Cache Strategies, Storage, and Backend Invalidation

Every cache in xorq is the combination of a strategy and a storage. The strategy determines how the cache key is computed. The storage determines where the cached data lives. The cache classes you import from xorq.caching are named combinations of these two axes:

Cache class Strategy Storage
SourceCache ModificationTime SourceStorage
SourceSnapshotCache Snapshot SourceStorage
ParquetCache ModificationTime ParquetStorage
ParquetSnapshotCache Snapshot ParquetStorage
ParquetTTLSnapshotCache Snapshot ParquetTTLStorage
GCSCache ModificationTime GCStorage

Strategies: how the key is computed

A cache key is a hex string that uniquely identifies a cached result.
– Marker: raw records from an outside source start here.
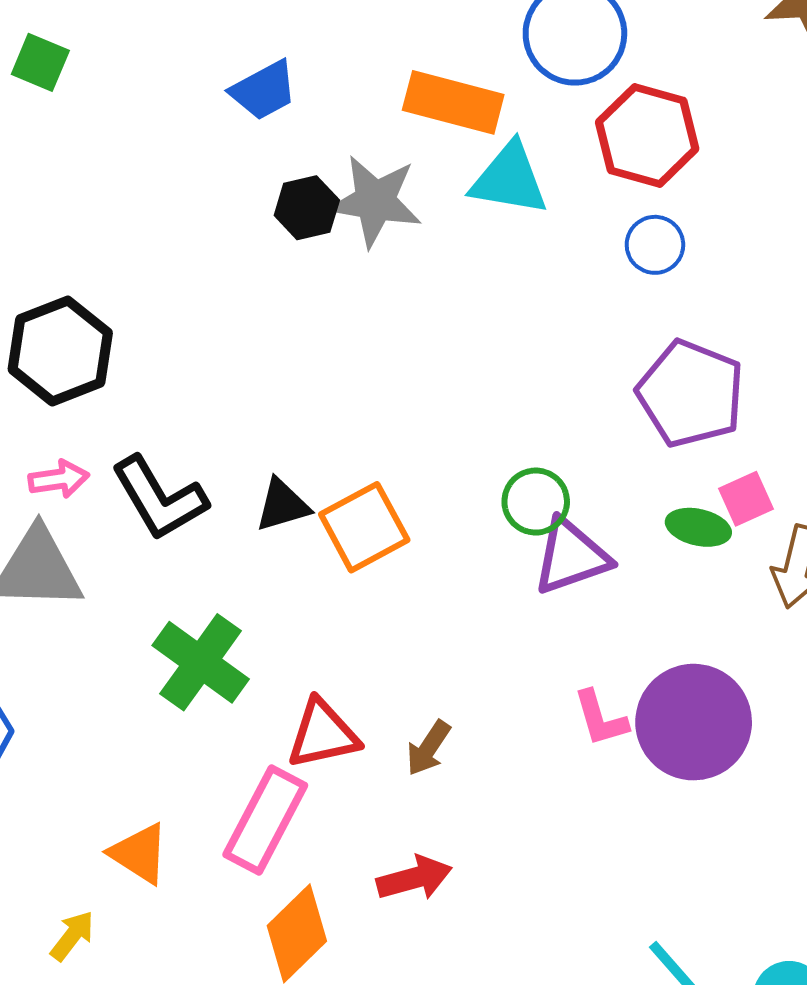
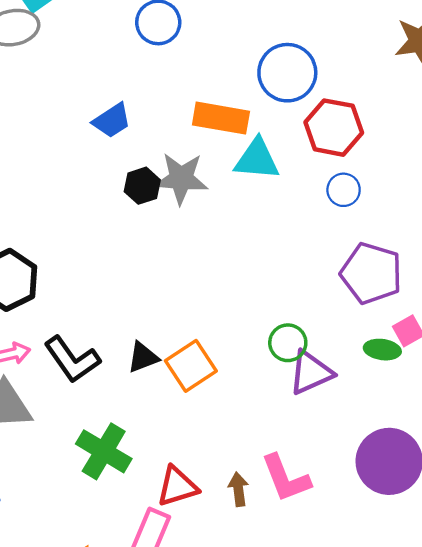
pink L-shape: (600, 718) -> (286, 478), moved, size x1.5
brown arrow: (428, 748) -> (238, 489), turned 144

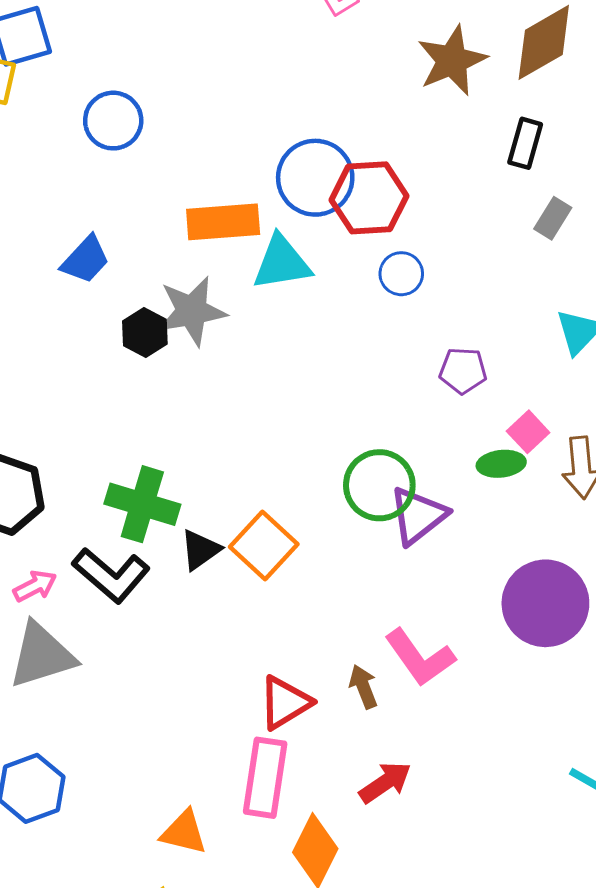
blue circle: (287, 73) -> (315, 178), moved
purple pentagon: (371, 273) -> (463, 371), size x0.6
green circle: (288, 343) -> (379, 485), size x1.4
green cross: (104, 451) -> (142, 504), moved

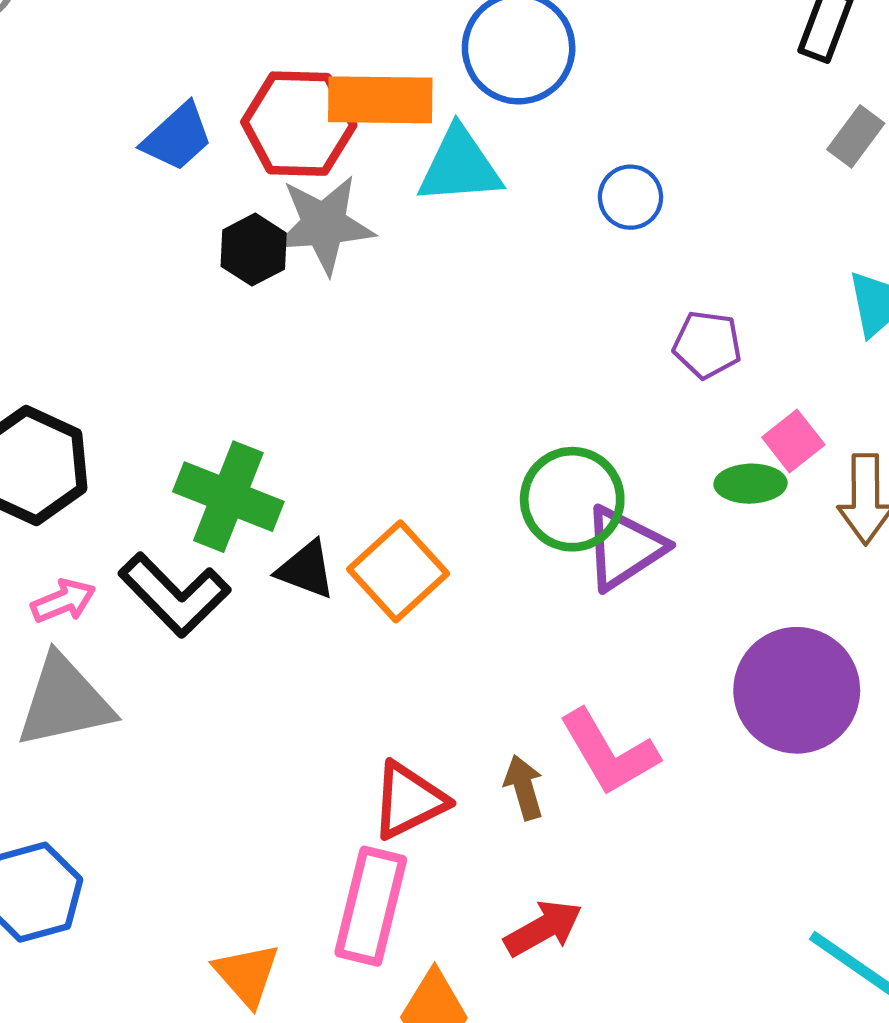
red hexagon: (369, 198) -> (299, 124), moved
black triangle: (200, 550) -> (306, 570), turned 51
orange triangle: (184, 832) -> (247, 975), turned 30

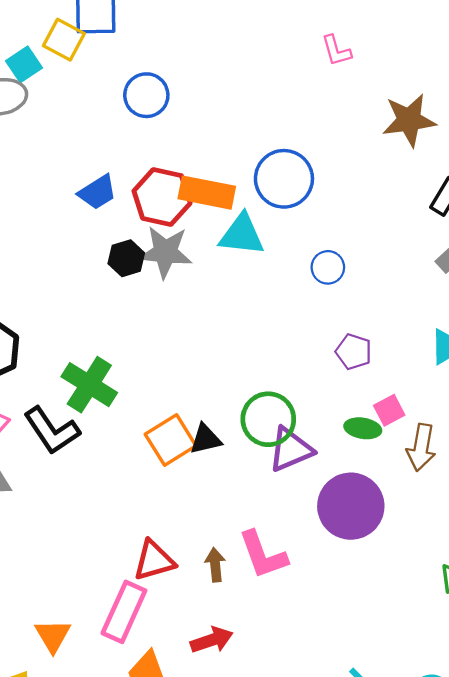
black triangle: (306, 570) -> (206, 439), moved, turned -44
purple circle: (797, 690) -> (351, 506), moved

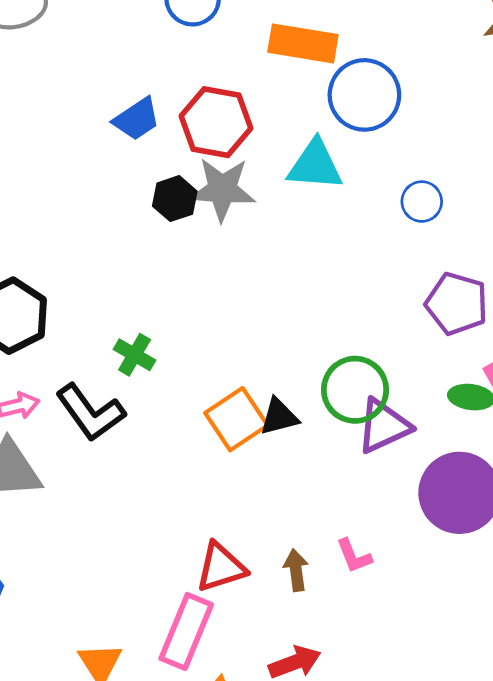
orange rectangle: (207, 193) -> (303, 43), moved
purple pentagon: (354, 352) -> (457, 304), size x1.4
green cross: (89, 385) -> (135, 355), size x0.6
pink L-shape: (263, 555) -> (354, 556), size x0.6

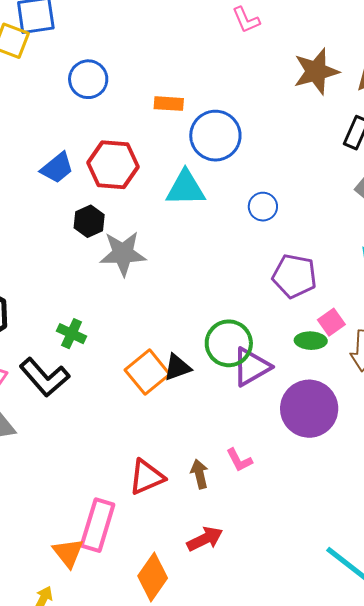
orange rectangle: (303, 43) -> (169, 104), size x0.6
gray star: (222, 189) -> (123, 254), moved
pink rectangle: (186, 631) -> (98, 525), moved

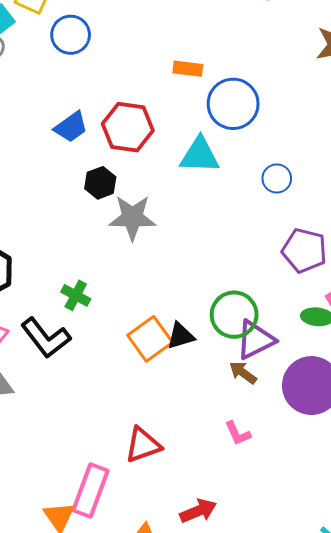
blue circle: (88, 79) -> (71, 35), moved
brown arrow: (199, 474) -> (243, 373), moved, turned -44

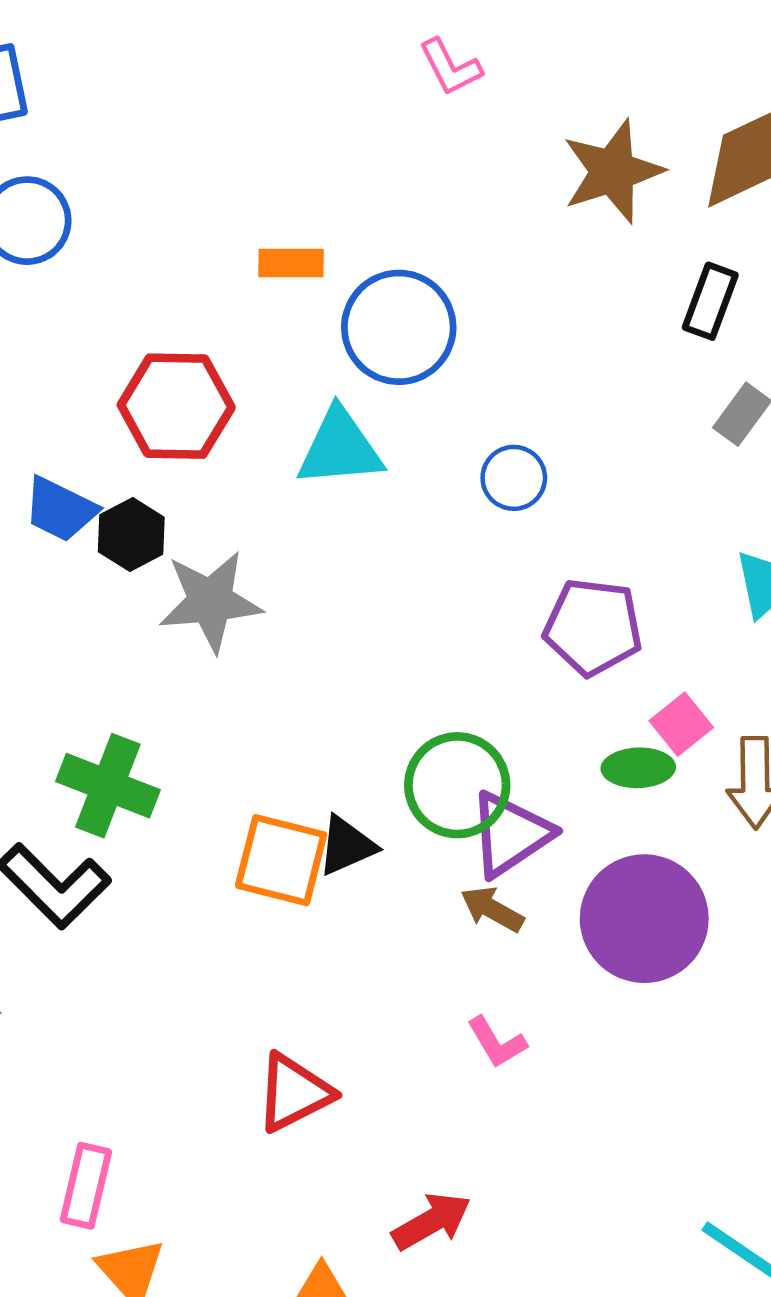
blue trapezoid: (71, 127) -> (60, 509), moved, turned 69
green cross: (76, 295) -> (108, 786), size x1.5
orange square: (150, 339) -> (281, 860), turned -33
pink rectangle: (91, 491) -> (86, 1186), moved, size x0.7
It is computed by hashing the expression via dask tokenization. The key is prefixed with letsql_cache- by default.

The two strategies differ in what goes into that hash.

ModificationTimeStrategy

The hash includes everything needed to detect that upstream data has changed. For a database table, that means backend-specific metadata:

  • Postgres: reltuples from pg_class — the estimated row count, which changes after INSERT/UPDATE/DELETE + ANALYZE
  • Snowflake: LAST_ALTERED timestamp from INFORMATION_SCHEMA.TABLES
  • BigQuery: last_modified_time from __TABLES__
  • DuckDB: data bytes for in-memory tables
  • DataFusion: data bytes for in-memory tables
  • Xorq-DataFusion: data bytes for in-memory tables
  • SQLite: COUNT(*) and MAX(id) for on-disk tables, or data bytes for in-memory
  • PyIceberg: snapshot IDs
  • deferred file reads (parquet, CSV): file inode mtime, size and number
  • deferred URL reads (S3/GCS): last_modified, size, and e_tag headers
  • deferred URL reads (HTTP): Last-Modified and Content-Length headers

The result: if the source data changes, the cache key changes, is found to not exist, and the expression re-executes. This is what “automatic invalidation” means — it isn’t a timer or a watcher, it’s a key that changes when its inputs change.

SnapshotStrategy

The key is stable even if the underlying data changes. This is useful when you only need valid data and don’t care about updates. Only high-level information like file path, table name, and schema matter.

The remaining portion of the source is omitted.